Taking random subsets of the data, training a model on each, and averaging their predictions is not a new idea. This is what random forest does, it is a very popular approach in machine learning in general. This however is usually about averaging the predictions of the models rather than the parameters.

You can also average the parameters, but this would not work in all the cases. It doesn't sound like a great idea for neural networks. Take as an example a convolutional neural network for visual images, because they are great for illustrating things. Early layers of such network (as for other networks) work as feature detectors. In the example below from Krizhevsky et al, each neuron (kernel) in the layer detects a different edge or texture.

Many gray boxes with textures and blurry shapes.

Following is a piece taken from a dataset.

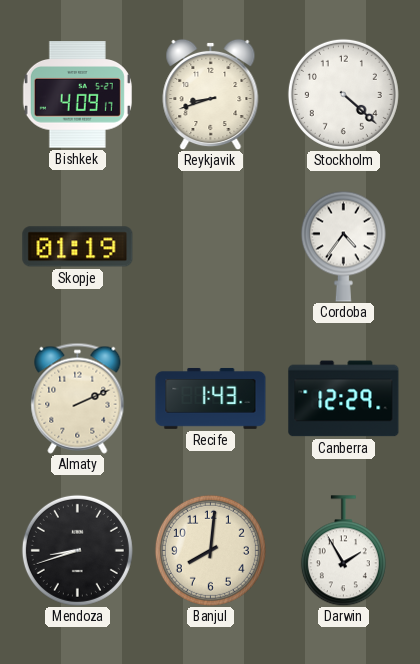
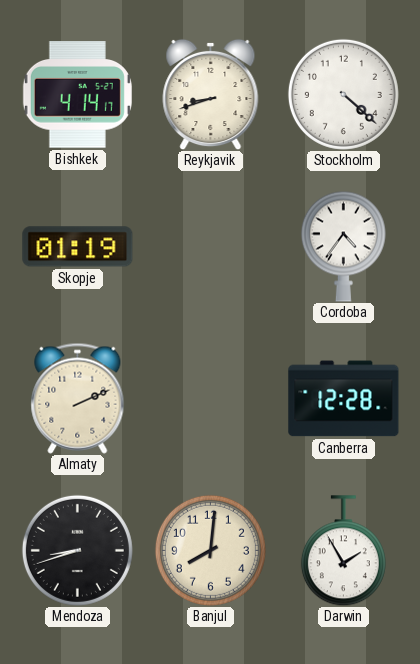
Bishkek: 4:09 -> 4:14
Recife: 1:43 -> none
Canberra: 12:29 -> 12:28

Each box is the weight of a CNN kernel. Each is a feature detector for a different feature (diagonal edge, two edges, horizontal edge, checkers pattern, etc).

Say that you trained this network multiple times, on different random subsets of the data. Let's say that all the networks have learned exactly the same features (unlikely to happen, they would rather be similar but not the same), but by chance, they are just randomly shuffled for each model (due to data shuffling, weights initialization). If you averaged those kernels, all the boxes on the image below would be uniformly gray, they wouldn't do anything. This is because neurons of the neural networks are redundant.

Averaging the parameters could work if you averaged the parameters that have the same function in the model. For example, if you have a linear regression model

$$ y = \beta_0 + \beta_1 X_1 + \beta_2 X_2 + \varepsilon $$

you could average $\beta_0,\beta_1,\beta_2$ parameters from different models using the same $X_1,X_2$ features.